Stored data entries:
*** Begin section ***
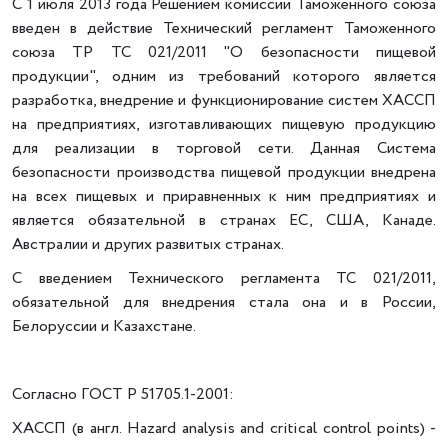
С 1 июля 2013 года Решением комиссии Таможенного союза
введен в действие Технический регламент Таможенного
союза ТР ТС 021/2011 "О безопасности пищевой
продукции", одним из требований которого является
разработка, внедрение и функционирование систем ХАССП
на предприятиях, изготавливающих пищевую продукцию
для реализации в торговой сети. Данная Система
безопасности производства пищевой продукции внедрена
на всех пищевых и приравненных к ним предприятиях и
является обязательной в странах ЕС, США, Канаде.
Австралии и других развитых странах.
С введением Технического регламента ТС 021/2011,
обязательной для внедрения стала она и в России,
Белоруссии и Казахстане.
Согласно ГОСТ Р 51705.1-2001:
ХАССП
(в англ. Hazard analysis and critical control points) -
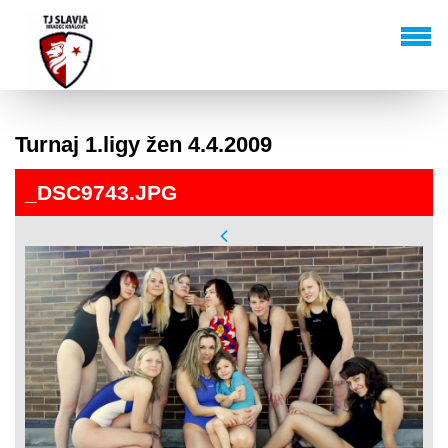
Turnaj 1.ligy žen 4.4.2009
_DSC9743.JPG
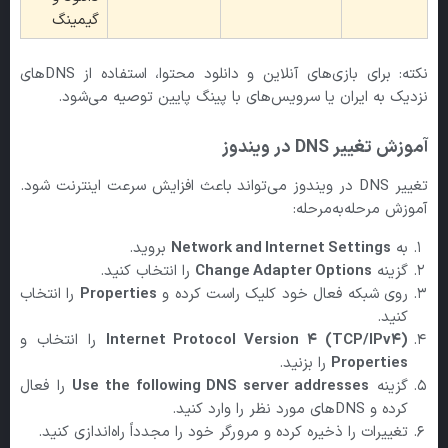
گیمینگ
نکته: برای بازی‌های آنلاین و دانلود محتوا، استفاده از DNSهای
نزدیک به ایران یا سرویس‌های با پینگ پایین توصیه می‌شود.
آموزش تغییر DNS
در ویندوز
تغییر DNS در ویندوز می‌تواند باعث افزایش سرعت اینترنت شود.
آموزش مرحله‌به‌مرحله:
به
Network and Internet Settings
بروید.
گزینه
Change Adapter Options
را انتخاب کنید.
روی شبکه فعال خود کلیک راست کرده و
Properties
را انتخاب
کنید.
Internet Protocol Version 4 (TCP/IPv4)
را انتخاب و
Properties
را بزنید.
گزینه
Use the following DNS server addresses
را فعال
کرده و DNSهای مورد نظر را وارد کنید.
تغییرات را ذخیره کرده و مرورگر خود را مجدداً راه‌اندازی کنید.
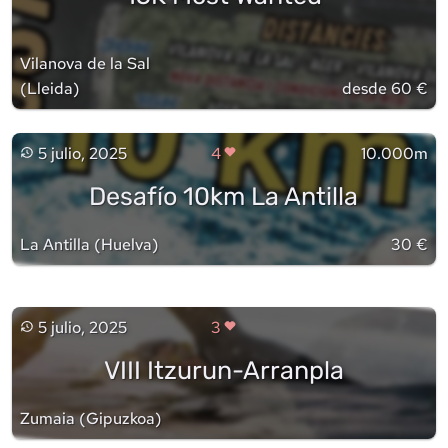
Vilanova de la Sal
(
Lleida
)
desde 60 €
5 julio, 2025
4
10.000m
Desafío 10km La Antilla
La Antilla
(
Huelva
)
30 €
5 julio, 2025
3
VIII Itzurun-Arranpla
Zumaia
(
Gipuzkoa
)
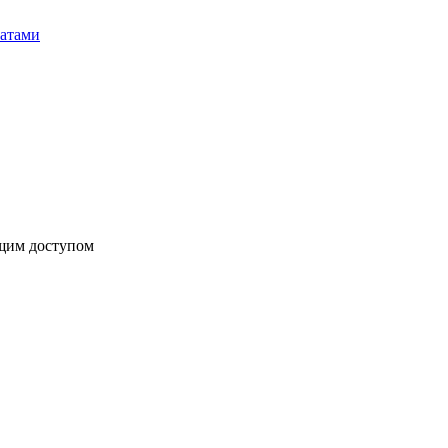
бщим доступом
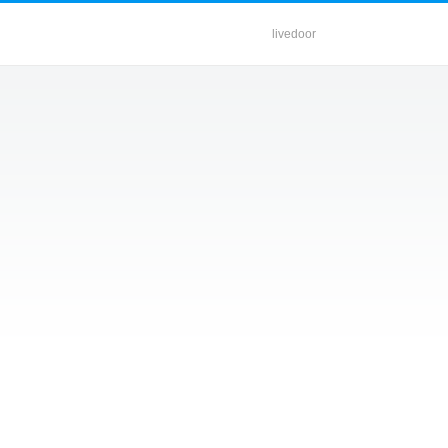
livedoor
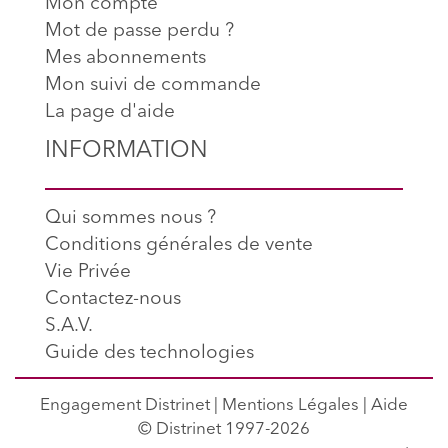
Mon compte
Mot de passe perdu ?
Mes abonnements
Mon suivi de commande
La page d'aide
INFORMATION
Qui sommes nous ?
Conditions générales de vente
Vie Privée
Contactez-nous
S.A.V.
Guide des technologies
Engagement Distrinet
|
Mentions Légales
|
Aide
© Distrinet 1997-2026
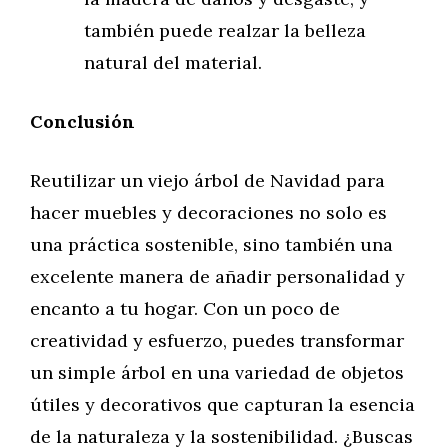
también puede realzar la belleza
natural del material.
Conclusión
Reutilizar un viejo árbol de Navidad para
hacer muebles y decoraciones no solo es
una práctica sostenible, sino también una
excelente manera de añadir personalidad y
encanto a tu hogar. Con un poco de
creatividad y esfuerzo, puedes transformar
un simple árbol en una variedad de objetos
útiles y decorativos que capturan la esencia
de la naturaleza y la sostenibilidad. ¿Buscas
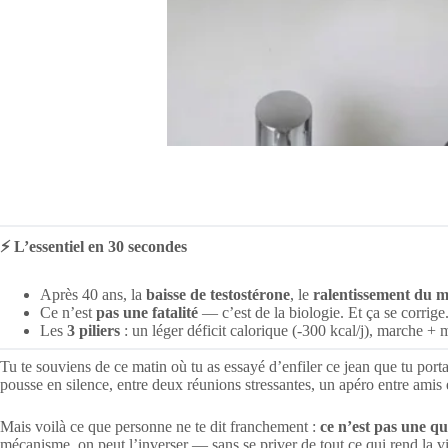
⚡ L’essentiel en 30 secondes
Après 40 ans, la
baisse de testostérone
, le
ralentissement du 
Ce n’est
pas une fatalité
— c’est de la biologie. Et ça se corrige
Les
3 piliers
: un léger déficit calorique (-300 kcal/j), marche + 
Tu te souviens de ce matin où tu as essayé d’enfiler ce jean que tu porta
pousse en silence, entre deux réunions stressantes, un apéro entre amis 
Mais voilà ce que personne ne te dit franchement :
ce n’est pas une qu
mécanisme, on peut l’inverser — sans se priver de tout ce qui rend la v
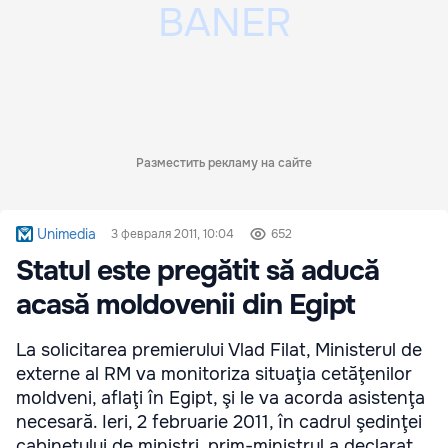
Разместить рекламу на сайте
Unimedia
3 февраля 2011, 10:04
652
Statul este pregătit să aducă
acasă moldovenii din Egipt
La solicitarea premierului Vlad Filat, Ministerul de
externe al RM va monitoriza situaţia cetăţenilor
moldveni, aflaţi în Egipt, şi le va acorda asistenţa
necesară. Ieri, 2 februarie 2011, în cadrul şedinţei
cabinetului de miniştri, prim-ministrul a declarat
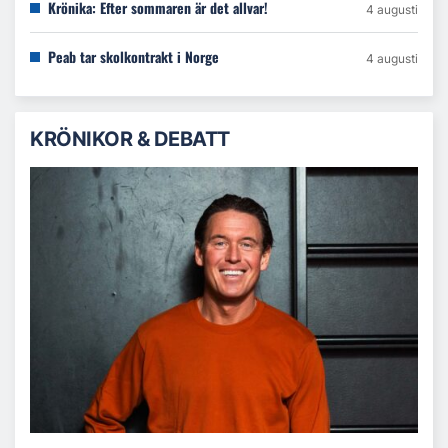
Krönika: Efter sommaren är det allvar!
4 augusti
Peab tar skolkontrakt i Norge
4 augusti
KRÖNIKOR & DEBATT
*** End section ***
▸ **Exercise directions**:
Search the entries for the word "Distrinet" and copy every line that has it.

▸ **Task solution**:
Engagement Distrinet
© Distrinet 1997-2026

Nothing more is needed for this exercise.